Santiago. Gegenwärtig wird in Chile gegen mehr als 140 Mitglieder der katholischen Kirche wegen Sexualvergehen und ihrer Vertuschung ermittelt. Dazu kommt nun der Fall von drei Nonnen der Congregación Hermanas del Buen Samaritano in Molina, Bistum Talca, die sexuelle Übergriffe, unmenschliche Arbeitsbedingungen und Machtmissbrauch anprangern.

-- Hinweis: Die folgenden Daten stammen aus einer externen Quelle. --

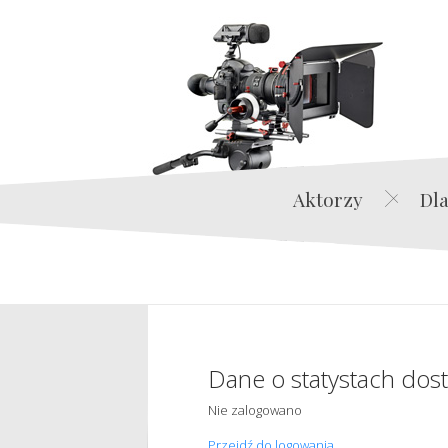
Aktorzy
Dla
Dane o statystach dos
Nie zalogowano
Przejdź do logowania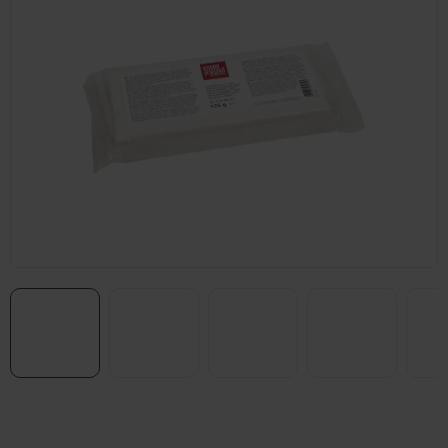
Prodejna Praha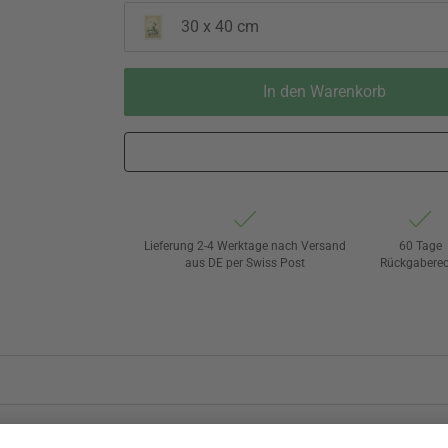
30 x 40 cm
In den Warenkorb
Lieferung 2-4 Werktage nach Versand
60 Tage
aus DE per Swiss Post
Rückgaberec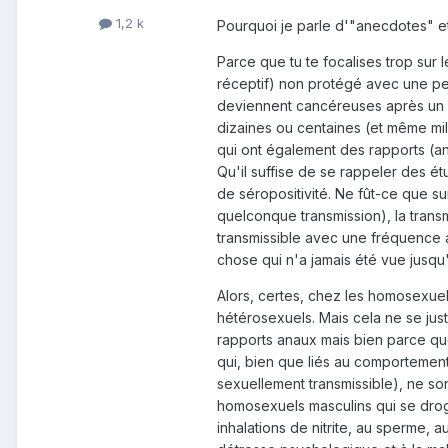
1,2 k
Pourquoi je parle d'"anecdotes" e
Parce que tu te focalises trop sur 
réceptif) non protégé avec une p
deviennent cancéreuses après un 
dizaines ou centaines (et même mil
qui ont également des rapports (an
Qu'il suffise de se rappeler des ét
de séropositivité. Ne fût-ce que su
quelconque transmission), la trans
transmissible avec une fréquence au
chose qui n'a jamais été vue jusqu
Alors, certes, chez les homosexuel
hétérosexuels. Mais cela ne se just
rapports anaux mais bien parce qu
qui, bien que liés au comportement
sexuellement transmissible), ne son
homosexuels masculins qui se drog
inhalations de nitrite, au sperme, a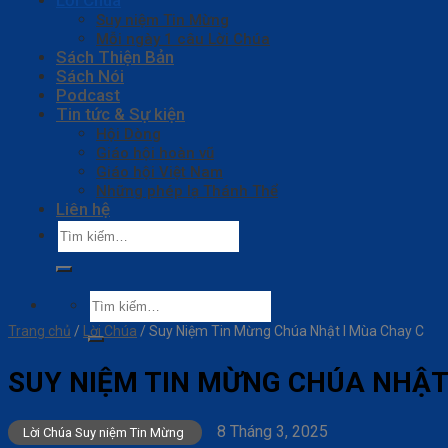
Lời Chúa
Suy niệm Tin Mừng
Mỗi ngày 1 câu Lời Chúa
Sách Thiện Bản
Sách Nói
Podcast
Tin tức & Sự kiện
Hội Dòng
Giáo hội hoàn vũ
Giáo hội Việt Nam
Những phép lạ Thánh Thể
Liên hệ
Tìm
kiếm:
Tìm
kiếm:
Trang chủ
/
Lời Chúa
/
Suy Niệm Tin Mừng Chúa Nhật I Mùa Chay C
SUY NIỆM TIN MỪNG CHÚA NHẬT
8 Tháng 3, 2025
Lời Chúa Suy niệm Tin Mừng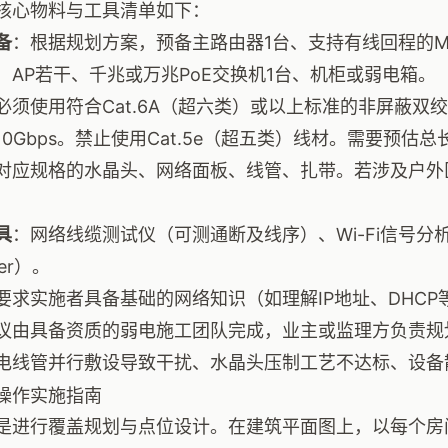
核心物料与工具清单如下：
备
：根据规划方案，预备主路由器1台、支持有线回程的Me
）AP若干、千兆或万兆PoE交换机1台、机柜或弱电箱。
必须使用符合Cat.6A（超六类）或以上标准的非屏蔽双
10Gbps。禁止使用Cat.5e（超五类）线材。需要预估
对应规格的水晶头、网络面板、线管、扎带。若涉及户外
具
：网络线缆测试仪（可测通断及线序）、Wi-Fi信号分析A
zer）。
要求实施者具备基础的网络知识（如理解IP地址、DHC
议由具备资质的弱电施工团队完成，业主或监理方负责规
电线管并行敷设导致干扰、水晶头压制工艺不达标、设备
操作实施指南
是进行覆盖规划与点位设计。在建筑平面图上，以每个房间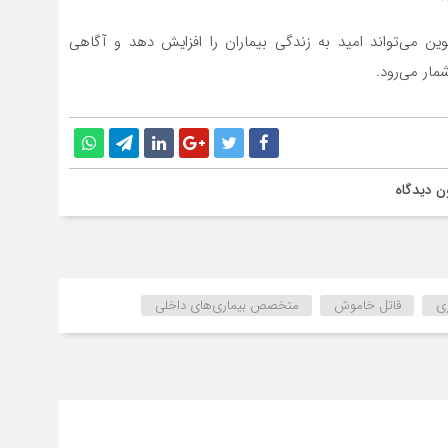
 می‌تواند امید به زندگی بیماران را افزایش دهد و آگاهی
ار می‌رود.
ن دیدگاه
ری
قاتل خاموش
متخصص بیماری‌های داخلی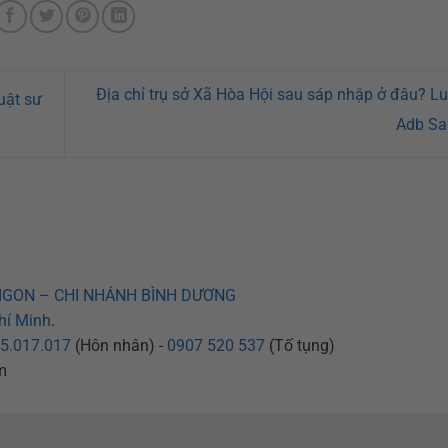
Địa chỉ trụ sở Xã Hòa Hội sau sáp nhập ở đâu? Lu
uật sư
Adb Sa
IGON – CHI NHÁNH BÌNH DƯƠNG
hí Minh
.
5.017.017
(Hôn nhân) -
0907 520 537
(Tố tụng)
m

In einer fast einstündigen Sendung des staatlichen Fernsehkanals TVN schilderten die Nonnen ihre Erlebnisse. Es habe auf verschiedene Weise sexuelle Belästigung gegeben. Sie seien etwa gezwungen worden, sich in den Bädern der Priester unter deren Beobachtung zu duschen und sie erlitten sexuelle Nötigungen durch eine ältere Nonne. 15 Novizinnen verließen daraufhin die Einrichtung. Andere harrten aus und nur wenige beschwerten sich bei der Oberin. Diese habe mit schweren Beleidigungen reagiert und mindestens ein Opfer als "läufige Hündin" bezeichnet. Die Opfer seien wurden gezwungen, "Buße zu tun" und mit monatelangem 24-Stunden-Bereitschaftsdienst ohne Wochenende bestraft. Das schloss die Bedienung ihrer Peiniger ein. Ihre Post wurde kontrolliert und Telefonate vermutlich abgehört. So konnten sie niemanden außerhalb des Konvents informieren.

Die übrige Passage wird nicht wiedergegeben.